### [Task]
Figure out how many lines of the material below contain the word "security". Answer with the number only.

^^^^^^^^

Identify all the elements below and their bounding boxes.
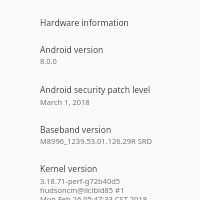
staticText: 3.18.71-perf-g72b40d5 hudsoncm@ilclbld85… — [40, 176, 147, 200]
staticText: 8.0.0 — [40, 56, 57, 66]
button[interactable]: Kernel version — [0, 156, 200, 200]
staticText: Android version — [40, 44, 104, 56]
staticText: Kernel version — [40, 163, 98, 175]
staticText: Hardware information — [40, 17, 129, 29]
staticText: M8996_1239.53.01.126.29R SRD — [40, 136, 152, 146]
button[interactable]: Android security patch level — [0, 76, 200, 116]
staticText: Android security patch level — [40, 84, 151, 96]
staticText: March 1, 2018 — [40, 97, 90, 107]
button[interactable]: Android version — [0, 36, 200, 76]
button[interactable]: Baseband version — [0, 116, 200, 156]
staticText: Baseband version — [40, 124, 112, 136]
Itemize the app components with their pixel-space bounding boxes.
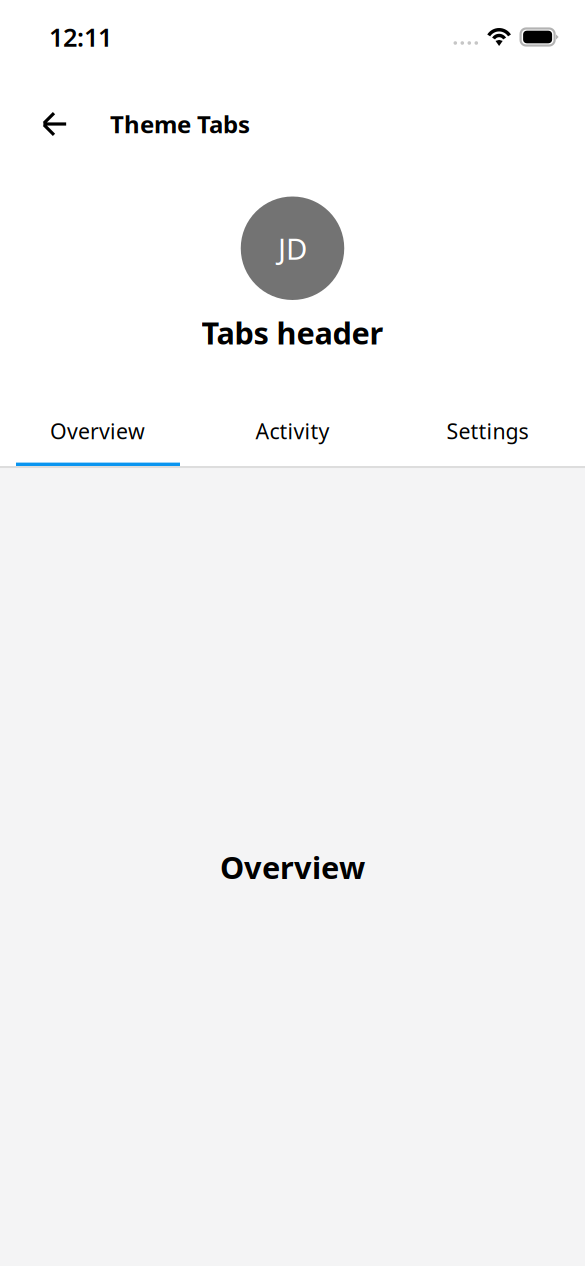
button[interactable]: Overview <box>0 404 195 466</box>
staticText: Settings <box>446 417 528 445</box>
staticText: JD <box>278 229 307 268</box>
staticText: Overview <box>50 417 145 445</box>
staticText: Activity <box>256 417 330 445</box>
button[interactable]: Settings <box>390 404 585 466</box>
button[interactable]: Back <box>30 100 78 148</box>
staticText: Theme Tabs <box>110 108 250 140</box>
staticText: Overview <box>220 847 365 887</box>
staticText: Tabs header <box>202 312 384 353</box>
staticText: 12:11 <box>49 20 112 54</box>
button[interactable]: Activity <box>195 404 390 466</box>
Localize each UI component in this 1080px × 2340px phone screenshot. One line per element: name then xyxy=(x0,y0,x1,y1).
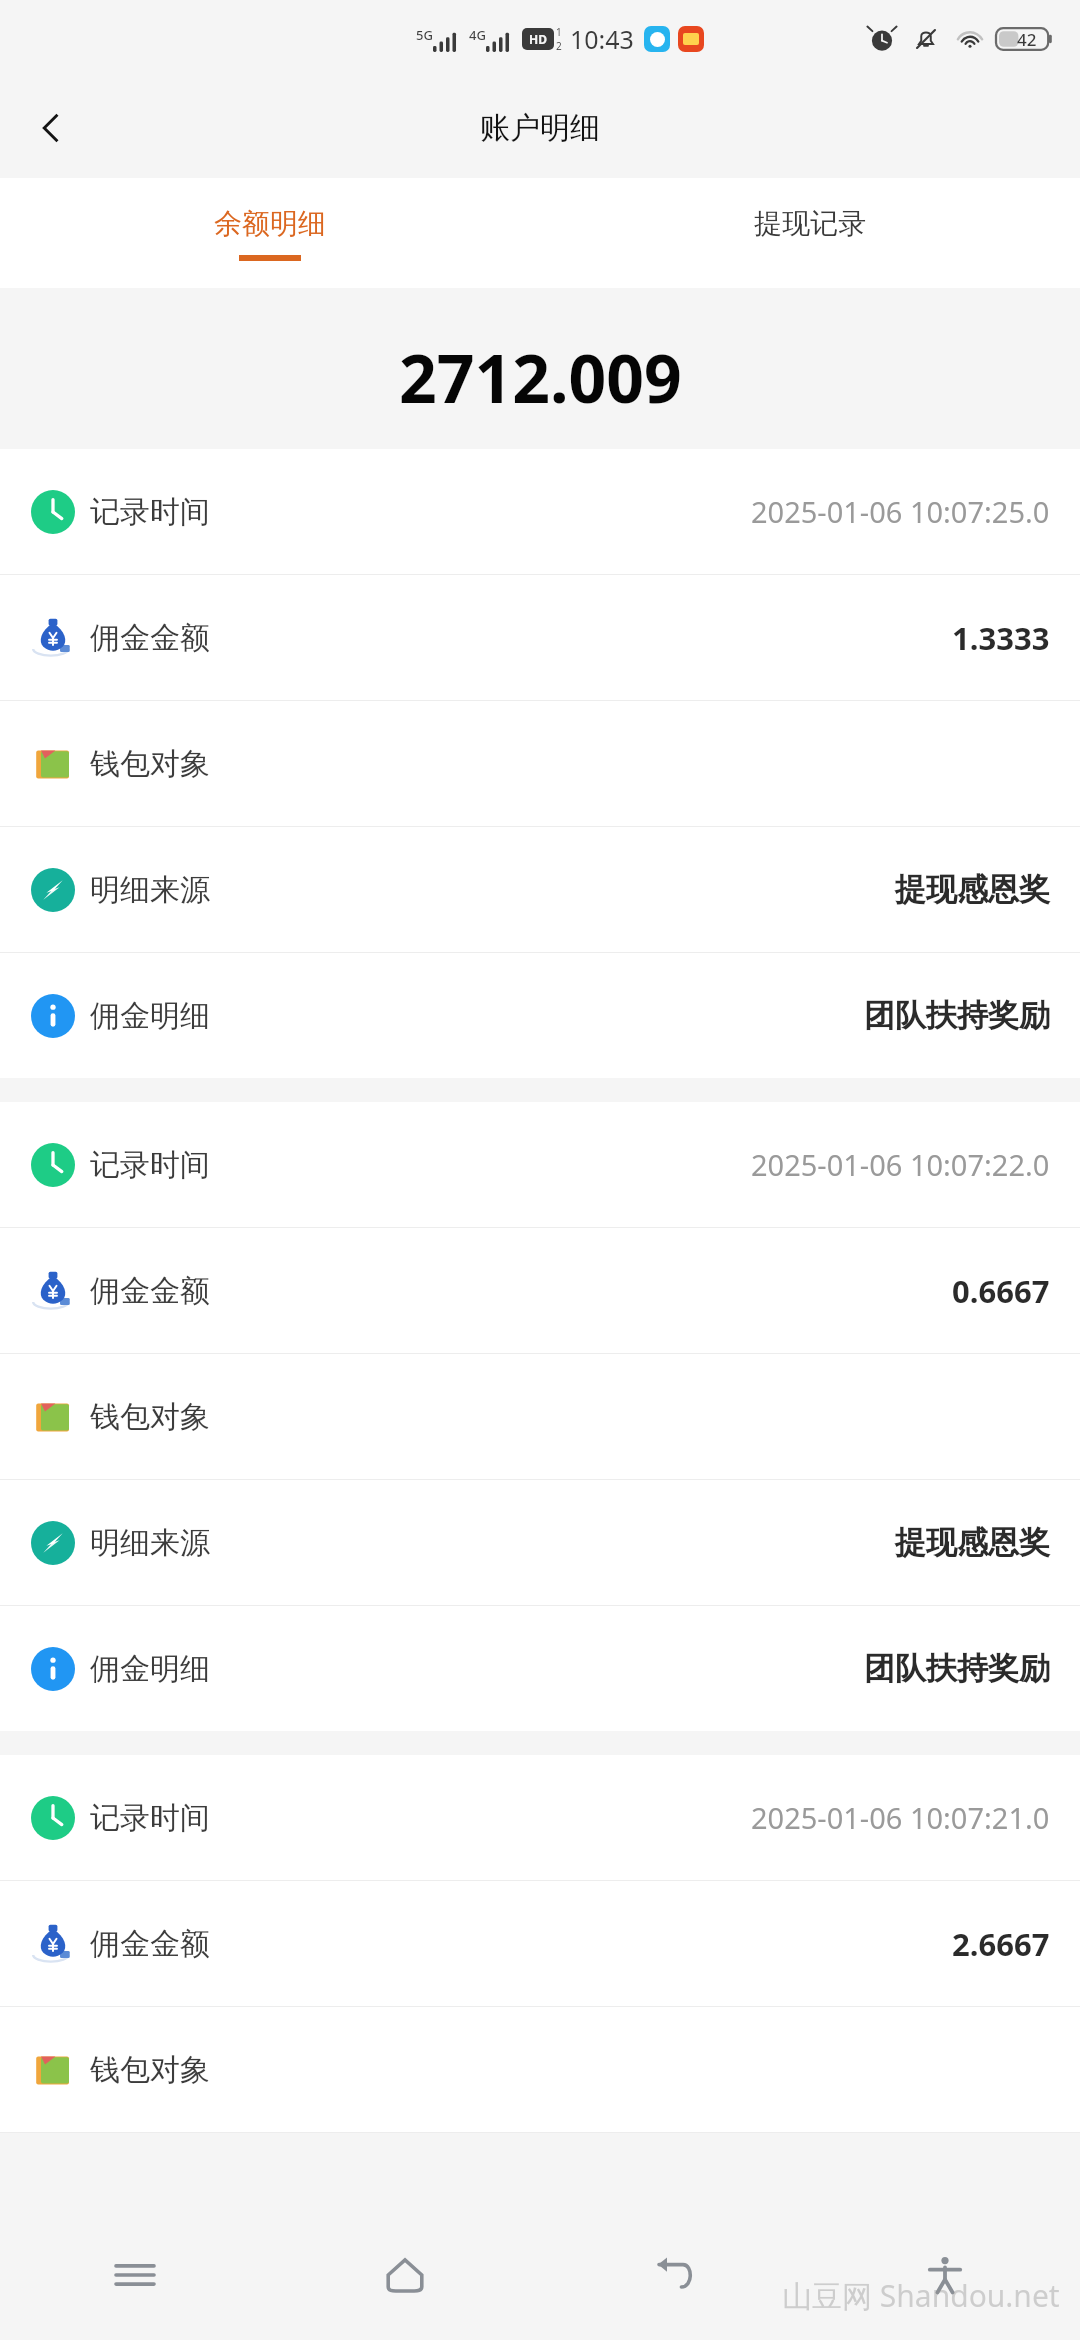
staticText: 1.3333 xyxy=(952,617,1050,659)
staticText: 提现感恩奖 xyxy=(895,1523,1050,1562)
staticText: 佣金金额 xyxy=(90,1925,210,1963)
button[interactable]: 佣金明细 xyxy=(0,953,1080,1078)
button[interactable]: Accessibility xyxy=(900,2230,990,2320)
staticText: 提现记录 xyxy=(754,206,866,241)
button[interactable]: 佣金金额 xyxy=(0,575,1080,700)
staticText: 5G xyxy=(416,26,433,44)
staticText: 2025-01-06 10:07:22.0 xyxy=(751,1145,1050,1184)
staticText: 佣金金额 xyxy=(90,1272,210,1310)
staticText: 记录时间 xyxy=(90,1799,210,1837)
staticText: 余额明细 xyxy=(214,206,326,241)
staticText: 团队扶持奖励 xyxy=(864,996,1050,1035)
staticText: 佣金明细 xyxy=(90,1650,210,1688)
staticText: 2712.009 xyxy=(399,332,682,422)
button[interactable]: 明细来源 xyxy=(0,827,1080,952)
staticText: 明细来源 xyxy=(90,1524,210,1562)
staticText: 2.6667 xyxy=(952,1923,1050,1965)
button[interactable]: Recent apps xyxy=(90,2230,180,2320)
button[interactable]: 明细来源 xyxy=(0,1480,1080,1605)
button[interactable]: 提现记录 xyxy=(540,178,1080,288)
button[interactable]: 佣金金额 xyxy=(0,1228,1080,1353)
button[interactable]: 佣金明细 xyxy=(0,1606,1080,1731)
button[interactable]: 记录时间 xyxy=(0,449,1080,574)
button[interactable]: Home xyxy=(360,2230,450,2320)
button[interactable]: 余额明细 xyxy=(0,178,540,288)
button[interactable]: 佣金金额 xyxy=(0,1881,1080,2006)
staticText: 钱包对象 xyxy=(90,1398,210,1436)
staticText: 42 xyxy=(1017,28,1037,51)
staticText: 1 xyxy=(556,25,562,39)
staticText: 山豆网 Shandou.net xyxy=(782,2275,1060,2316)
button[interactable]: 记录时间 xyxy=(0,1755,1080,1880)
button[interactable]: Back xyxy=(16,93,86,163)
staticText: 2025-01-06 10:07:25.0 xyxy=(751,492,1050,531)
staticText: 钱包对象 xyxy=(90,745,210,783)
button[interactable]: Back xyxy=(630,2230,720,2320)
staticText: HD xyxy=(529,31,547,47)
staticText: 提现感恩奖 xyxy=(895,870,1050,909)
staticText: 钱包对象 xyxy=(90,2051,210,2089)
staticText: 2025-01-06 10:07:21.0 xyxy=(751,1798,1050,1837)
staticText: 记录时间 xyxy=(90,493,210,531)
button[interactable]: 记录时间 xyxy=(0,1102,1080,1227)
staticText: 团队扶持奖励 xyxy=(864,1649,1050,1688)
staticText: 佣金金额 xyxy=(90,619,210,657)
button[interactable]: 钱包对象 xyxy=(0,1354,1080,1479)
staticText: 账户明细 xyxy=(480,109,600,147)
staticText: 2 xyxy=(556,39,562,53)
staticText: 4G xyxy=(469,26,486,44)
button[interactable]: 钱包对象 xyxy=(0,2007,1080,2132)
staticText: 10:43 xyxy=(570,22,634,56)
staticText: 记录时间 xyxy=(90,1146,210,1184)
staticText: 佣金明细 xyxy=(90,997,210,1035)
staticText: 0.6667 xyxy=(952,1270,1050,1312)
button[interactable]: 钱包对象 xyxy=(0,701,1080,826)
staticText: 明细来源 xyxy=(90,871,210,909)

^^^^^^^^

### [Answer for the task]
2